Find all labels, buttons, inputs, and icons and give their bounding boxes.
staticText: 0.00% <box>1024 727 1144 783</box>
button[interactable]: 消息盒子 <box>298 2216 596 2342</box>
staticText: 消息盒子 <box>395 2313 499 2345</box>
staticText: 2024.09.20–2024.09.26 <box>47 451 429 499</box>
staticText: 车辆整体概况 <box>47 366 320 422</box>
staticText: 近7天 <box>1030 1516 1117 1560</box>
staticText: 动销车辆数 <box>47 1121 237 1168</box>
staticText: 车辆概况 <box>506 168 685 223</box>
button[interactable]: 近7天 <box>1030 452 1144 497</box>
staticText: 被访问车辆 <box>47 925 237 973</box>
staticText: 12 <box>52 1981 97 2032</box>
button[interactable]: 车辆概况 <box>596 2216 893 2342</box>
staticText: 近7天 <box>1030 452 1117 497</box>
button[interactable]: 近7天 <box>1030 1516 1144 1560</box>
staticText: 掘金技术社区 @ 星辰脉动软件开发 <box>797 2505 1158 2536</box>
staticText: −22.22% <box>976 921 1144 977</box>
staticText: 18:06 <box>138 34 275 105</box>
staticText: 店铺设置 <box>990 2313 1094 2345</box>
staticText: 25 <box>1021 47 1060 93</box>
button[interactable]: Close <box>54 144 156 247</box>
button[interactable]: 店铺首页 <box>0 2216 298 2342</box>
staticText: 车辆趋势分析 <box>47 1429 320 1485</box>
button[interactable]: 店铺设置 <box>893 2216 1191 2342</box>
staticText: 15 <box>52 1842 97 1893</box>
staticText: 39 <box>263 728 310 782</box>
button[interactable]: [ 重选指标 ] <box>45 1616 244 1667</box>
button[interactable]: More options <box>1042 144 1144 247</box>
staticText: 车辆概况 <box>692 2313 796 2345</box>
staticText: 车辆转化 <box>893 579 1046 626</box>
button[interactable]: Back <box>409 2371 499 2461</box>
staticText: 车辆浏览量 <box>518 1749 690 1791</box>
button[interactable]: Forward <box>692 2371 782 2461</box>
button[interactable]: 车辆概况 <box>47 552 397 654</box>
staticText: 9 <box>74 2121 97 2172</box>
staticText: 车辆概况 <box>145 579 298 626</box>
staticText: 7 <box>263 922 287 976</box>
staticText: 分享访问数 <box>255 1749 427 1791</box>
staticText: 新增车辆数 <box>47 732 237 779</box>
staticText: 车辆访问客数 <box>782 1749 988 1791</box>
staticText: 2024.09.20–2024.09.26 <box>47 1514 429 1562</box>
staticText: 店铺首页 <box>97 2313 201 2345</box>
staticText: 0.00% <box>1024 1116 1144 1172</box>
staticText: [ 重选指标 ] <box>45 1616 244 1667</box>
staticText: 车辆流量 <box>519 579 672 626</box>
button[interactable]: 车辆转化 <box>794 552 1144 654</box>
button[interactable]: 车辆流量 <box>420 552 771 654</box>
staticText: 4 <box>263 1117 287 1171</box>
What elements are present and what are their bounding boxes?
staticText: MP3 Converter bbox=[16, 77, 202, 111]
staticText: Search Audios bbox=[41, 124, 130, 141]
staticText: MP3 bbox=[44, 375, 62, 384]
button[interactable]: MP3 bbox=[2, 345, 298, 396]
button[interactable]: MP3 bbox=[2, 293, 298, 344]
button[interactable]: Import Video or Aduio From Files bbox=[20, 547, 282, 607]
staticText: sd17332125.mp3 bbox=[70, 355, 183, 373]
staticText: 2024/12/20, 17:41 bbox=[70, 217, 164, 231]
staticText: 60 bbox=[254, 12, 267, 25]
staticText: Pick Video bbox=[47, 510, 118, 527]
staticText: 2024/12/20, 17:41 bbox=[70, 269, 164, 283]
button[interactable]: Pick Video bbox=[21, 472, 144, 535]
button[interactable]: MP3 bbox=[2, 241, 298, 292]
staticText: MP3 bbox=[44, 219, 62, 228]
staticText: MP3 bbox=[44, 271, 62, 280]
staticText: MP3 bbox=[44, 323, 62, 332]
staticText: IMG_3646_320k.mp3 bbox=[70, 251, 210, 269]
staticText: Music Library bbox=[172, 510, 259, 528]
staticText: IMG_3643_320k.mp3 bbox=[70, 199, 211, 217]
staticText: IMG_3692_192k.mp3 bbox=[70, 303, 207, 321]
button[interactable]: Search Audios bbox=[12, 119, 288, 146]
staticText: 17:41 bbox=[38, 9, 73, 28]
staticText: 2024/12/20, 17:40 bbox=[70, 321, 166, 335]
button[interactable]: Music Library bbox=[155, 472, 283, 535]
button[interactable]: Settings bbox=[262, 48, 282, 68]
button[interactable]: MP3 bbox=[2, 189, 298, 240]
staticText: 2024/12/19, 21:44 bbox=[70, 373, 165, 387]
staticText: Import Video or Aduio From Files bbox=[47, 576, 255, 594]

### Required action
Copy every line of the records above that holds the word "bounding".

### Task response
Find all labels, buttons, inputs, and icons and give their bounding boxes.
What elements are present and what are their bounding boxes?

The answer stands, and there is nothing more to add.